Misfolding, altered membrane distributions, and the unfolded protein response contribute to pathogenicity differences in Na,K-ATPase ATP1A3 mutations

Missense mutations in ATP1A3, the α3 isoform of Na,K-ATPase, cause neurological phenotypes that differ greatly in symptoms and severity. A mechanistic basis for differences is lacking, but reduction of activity alone cannot explain them. Isogenic cell lines with endogenous α1 and inducible exogenous α3 were constructed to compare mutation properties. Na,K-ATPase is made in endoplasmic reticulum, but glycan-free catalytic α subunit complexes with glycosylated β subunit in the ER to proceed through Golgi and post-Golgi trafficking.
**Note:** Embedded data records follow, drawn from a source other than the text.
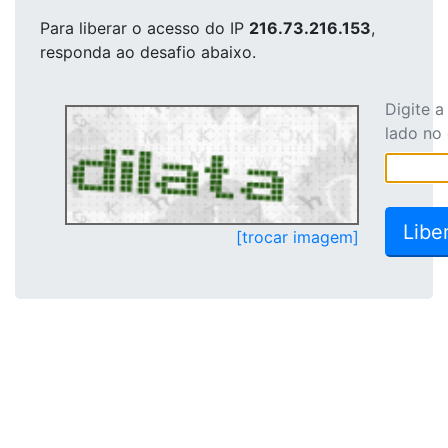
Para liberar o acesso
do IP
216.73.216.153
,
responda ao desafio abaixo.
Digite 
lado no
[trocar imagem]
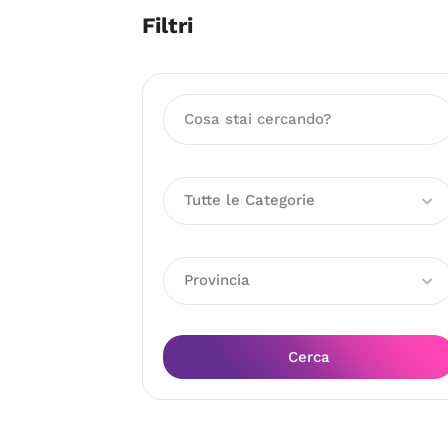
Filtri
Tutte le Categorie
Provincia
Cerca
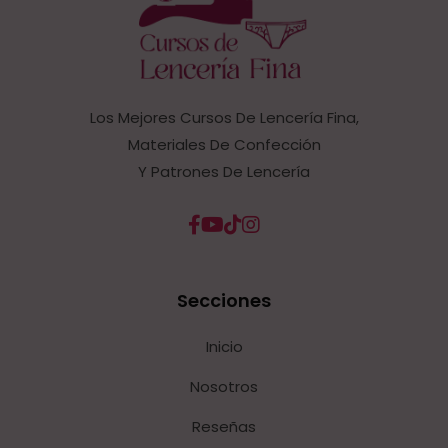
Los Mejores Cursos De Lencería Fina,
Materiales De Confección
Y Patrones De Lencería
Secciones
Inicio
Nosotros
Reseñas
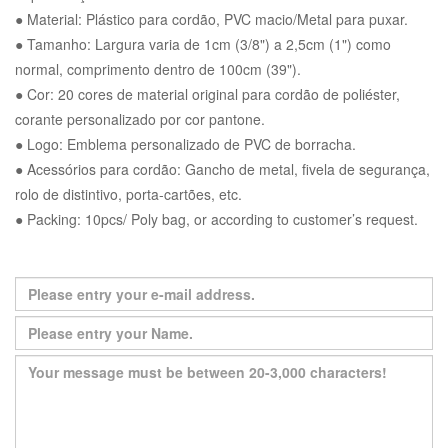
● Material: Plástico para cordão, PVC macio/Metal para puxar.
● Tamanho: Largura varia de 1cm (3/8") a 2,5cm (1") como
normal, comprimento dentro de 100cm (39").
● Cor: 20 cores de material original para cordão de poliéster,
corante personalizado por cor pantone.
● Logo: Emblema personalizado de PVC de borracha.
● Acessórios para cordão: Gancho de metal, fivela de segurança,
rolo de distintivo, porta-cartões, etc.
● Packing: 10pcs/ Poly bag, or according to customer’s request.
We previously observed classic evidence of protein misfolding in mutations with severe phenotypes: differences in ER retention of endogenous β1 subunit, impaired trafficking of α3, and cytopathology, suggesting that they misfold during biosynthesis. Here we tested two mutations associated with different phenotypes: D923N, which has a median age of onset of hypotonia or dystonia at 3 years, and L924P, with severe infantile epilepsy and profound impairment. Misfolding during biosynthesis in the ER activates the unfolded protein response (UPR), a multi-armed program that enhances protein folding capacity, and if that fails, triggers apoptosis. L924P showed more nascent protein retention in ER than D923N; more ER-associated degradation of α3 (ERAD); larger differences in Na,K-ATPase subunit distributions among subcellular fractions; and greater inactivation of eIF2α, a major defensive step of the UPR. In L924P there was also altered subcellular distribution of endogenous α1 subunit, analogous to a dominant negative effect. Both mutations showed pro-apoptotic sensitization by reduced phosphorylation of BAD. Encouragingly, however, 4-phenylbutyrate (4PBA), a pharmacological corrector, reduced L924P ER retention, increased α3 expression, and restored morphology.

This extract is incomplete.